The principle job for information technology (IT) staff is to provide the infrastructure to enable us to work: networks, printers, servers and business applications, gateways, firewalls, and now access to cloud applications — although cloud is a sensitive area for IT, since it may replace much of IT's core business.
Now I hear the industrial internet of things (IIoT) and digitalization present a whole new set of IT opportunities. Many times in the past working with large petrochemical companies, I have heard the IT department declare with great excitement the next wave of IT business investments that must be made. Maybe you remember this: “We need a data warehouse; we need to be doing business intelligence!” There were proclamations of technologies to be deployed, missing any concern about the absolute business problem to be solved.

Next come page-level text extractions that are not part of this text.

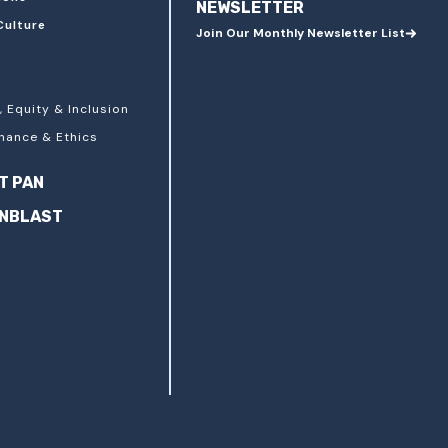
NEWSLETTER
Culture
Join Our Monthly Newsletter List
, Equity & Inclusion
nance & Ethics
T PAN
ANBLAST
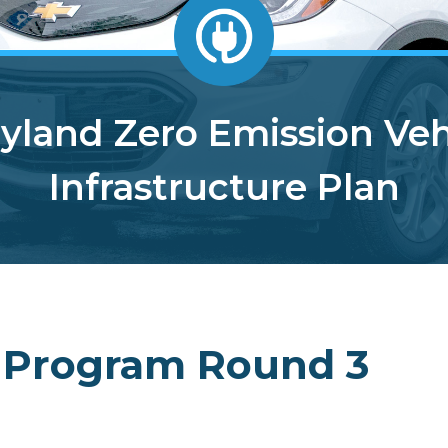
yland Zero Emission Veh
Infrastructure Plan
 Program Round 3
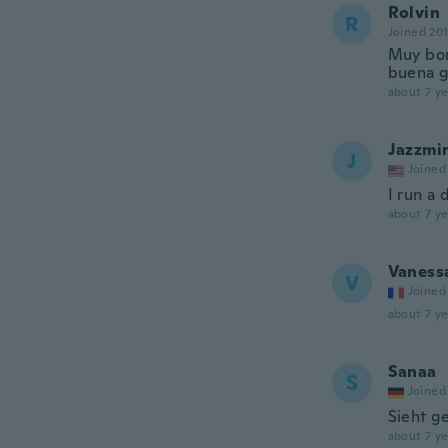
Rolvin
R
Joined 20
Muy bon
buena g
about 7 ye
Jazzmi
J
Joined
I run a 
about 7 ye
Vaness
V
Joined
about 7 ye
Sanaa
S
Joined
Sieht g
about 7 ye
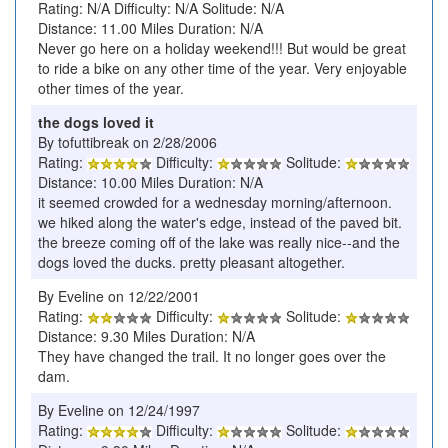
Rating: N/A Difficulty: N/A Solitude: N/A
Distance: 11.00 Miles Duration: N/A
Never go here on a holiday weekend!!! But would be great
to ride a bike on any other time of the year. Very enjoyable
other times of the year.
the dogs loved it
By tofuttibreak on 2/28/2006
Rating:
Difficulty:
Solitude:
Distance: 10.00 Miles Duration: N/A
it seemed crowded for a wednesday morning/afternoon.
we hiked along the water's edge, instead of the paved bit.
the breeze coming off of the lake was really nice--and the
dogs loved the ducks. pretty pleasant altogether.
By Eveline on 12/22/2001
Rating:
Difficulty:
Solitude:
Distance: 9.30 Miles Duration: N/A
They have changed the trail. It no longer goes over the
dam.
By Eveline on 12/24/1997
Rating:
Difficulty:
Solitude:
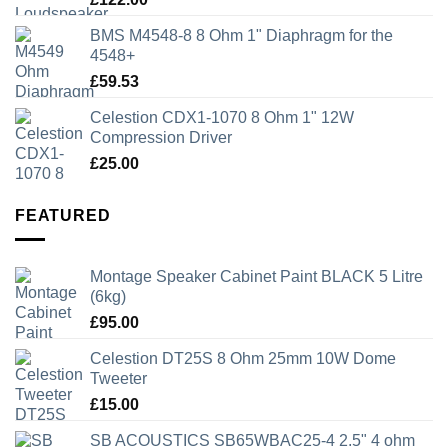
BMS M4548-8 8 Ohm 1" Diaphragm for the
4548+
£
59.53
Celestion CDX1-1070 8 Ohm 1" 12W
Compression Driver
£
25.00
FEATURED
Montage Speaker Cabinet Paint BLACK 5 Litre
(6kg)
£
95.00
Celestion DT25S 8 Ohm 25mm 10W Dome
Tweeter
£
15.00
SB ACOUSTICS SB65WBAC25-4 2.5" 4 ohm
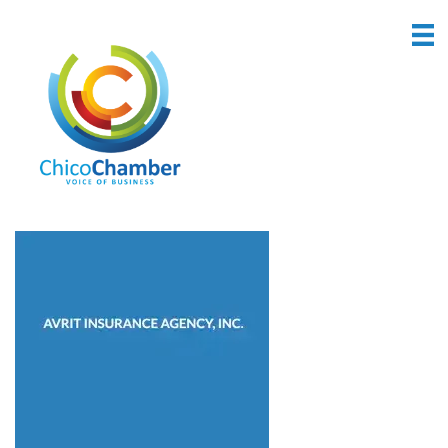
Back to Search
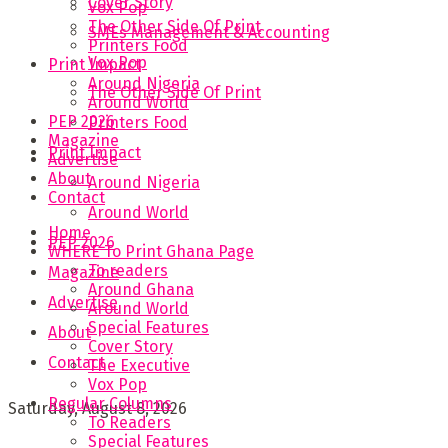
Cover Story
Vox Pop
The Other Side Of Print
SMEs Management & Accounting
Printers Food
Vox Pop
Print Impact
Around Nigeria
The Other Side Of Print
Around World
PEP 2026
Printers Food
Magazine
Print Impact
Advertise
About
Around Nigeria
Contact
Around World
Home
PEP 2026
WHERE To Print Ghana Page
To readers
Magazine
Around Ghana
Advertise
Around World
Special Features
About
Cover Story
Contact
The Executive
Vox Pop
Regular Columns
Saturday, August 8, 2026
To Readers
Special Features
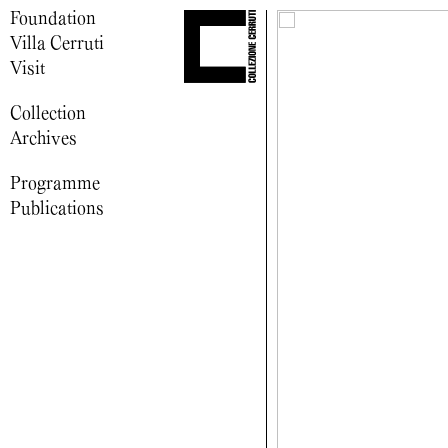
Foundation
Villa Cerruti
Visit
Collection
Archives
Programme
Publications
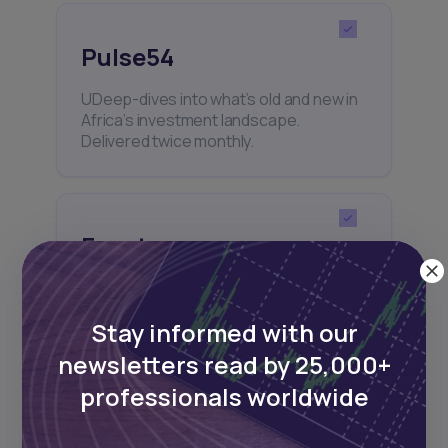
Pulse54
UDeep-dives into what’s old and new in
Africa’s investment landscape.
Delivered twice monthly.
Events
Sign up to stay informed about our
regular webinars, product launches,
Stay informed with our
and exhibitions.
newsletters read by 25,000+
professionals worldwide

A great technology that is a must? My response was always, “That’s the answer, but what’s the question?”
Today, I respond the same way about cloud, digitalization and IIoT. That’s not because I do not believe there are very substantial opportunities therein, but there’s a danger in an outlay of millions and millions of dollars on a “platform” without a clear understanding of the business problem to be solved. The platform hype is deafening. Let’s build a special mousetrap, then all we need is to find special mice!
What Are We Solving?
In manufacturing, we have been embroiled in digital since the introduction of the distributed control system in 1975. The cloud is “a computer somewhere else,” and IIoT is all about collecting data for analysis to uncover actionable information. It seems we have seen them all before. So what’s different? Frankly put, it’s more and cheaper: sensors, sensor networks, smart machines, smarter analytics and larger, more diverse data combinations.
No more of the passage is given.